***** INFORMATION GIVEN

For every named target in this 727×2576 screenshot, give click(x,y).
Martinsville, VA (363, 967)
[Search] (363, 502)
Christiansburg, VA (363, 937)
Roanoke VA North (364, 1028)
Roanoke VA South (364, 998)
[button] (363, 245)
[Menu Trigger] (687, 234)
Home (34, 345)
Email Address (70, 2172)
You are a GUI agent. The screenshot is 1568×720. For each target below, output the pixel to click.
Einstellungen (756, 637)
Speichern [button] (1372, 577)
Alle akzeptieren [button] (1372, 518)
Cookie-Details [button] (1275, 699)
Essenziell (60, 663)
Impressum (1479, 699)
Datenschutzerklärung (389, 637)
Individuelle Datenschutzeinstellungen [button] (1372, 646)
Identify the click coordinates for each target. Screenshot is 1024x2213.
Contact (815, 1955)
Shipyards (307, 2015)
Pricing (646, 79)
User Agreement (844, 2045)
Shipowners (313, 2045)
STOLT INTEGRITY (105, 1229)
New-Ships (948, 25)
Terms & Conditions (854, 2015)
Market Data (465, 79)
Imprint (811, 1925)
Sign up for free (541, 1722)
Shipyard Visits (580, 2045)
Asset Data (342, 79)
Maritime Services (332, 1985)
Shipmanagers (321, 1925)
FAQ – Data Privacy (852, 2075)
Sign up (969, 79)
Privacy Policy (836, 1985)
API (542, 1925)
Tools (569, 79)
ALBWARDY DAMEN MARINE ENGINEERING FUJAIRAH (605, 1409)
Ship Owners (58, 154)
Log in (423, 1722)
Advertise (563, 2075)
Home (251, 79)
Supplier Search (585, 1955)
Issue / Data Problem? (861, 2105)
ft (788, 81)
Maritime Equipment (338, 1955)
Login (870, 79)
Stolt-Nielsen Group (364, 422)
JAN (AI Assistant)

**********

• [TASK TO COMPLETE]
Whatever is in the entries above, write it out exactly.

• [SOLUTION]
For every named target in this 727×2576 screenshot, give click(x,y).
Martinsville, VA (363, 967)
[Search] (363, 502)
Christiansburg, VA (363, 937)
Roanoke VA North (364, 1028)
Roanoke VA South (364, 998)
[button] (363, 245)
[Menu Trigger] (687, 234)
Home (34, 345)
Email Address (70, 2172)
You are a GUI agent. The screenshot is 1568×720. For each target below, output the pixel to click.
Einstellungen (756, 637)
Speichern [button] (1372, 577)
Alle akzeptieren [button] (1372, 518)
Cookie-Details [button] (1275, 699)
Essenziell (60, 663)
Impressum (1479, 699)
Datenschutzerklärung (389, 637)
Individuelle Datenschutzeinstellungen [button] (1372, 646)
Identify the click coordinates for each target. Screenshot is 1024x2213.
Contact (815, 1955)
Shipyards (307, 2015)
Pricing (646, 79)
User Agreement (844, 2045)
Shipowners (313, 2045)
STOLT INTEGRITY (105, 1229)
New-Ships (948, 25)
Terms & Conditions (854, 2015)
Market Data (465, 79)
Imprint (811, 1925)
Sign up for free (541, 1722)
Shipyard Visits (580, 2045)
Asset Data (342, 79)
Maritime Services (332, 1985)
Shipmanagers (321, 1925)
FAQ – Data Privacy (852, 2075)
Sign up (969, 79)
Privacy Policy (836, 1985)
API (542, 1925)
Tools (569, 79)
ALBWARDY DAMEN MARINE ENGINEERING FUJAIRAH (605, 1409)
Ship Owners (58, 154)
Log in (423, 1722)
Advertise (563, 2075)
Home (251, 79)
Supplier Search (585, 1955)
Issue / Data Problem? (861, 2105)
ft (788, 81)
Maritime Equipment (338, 1955)
Login (870, 79)
Stolt-Nielsen Group (364, 422)
JAN (AI Assistant)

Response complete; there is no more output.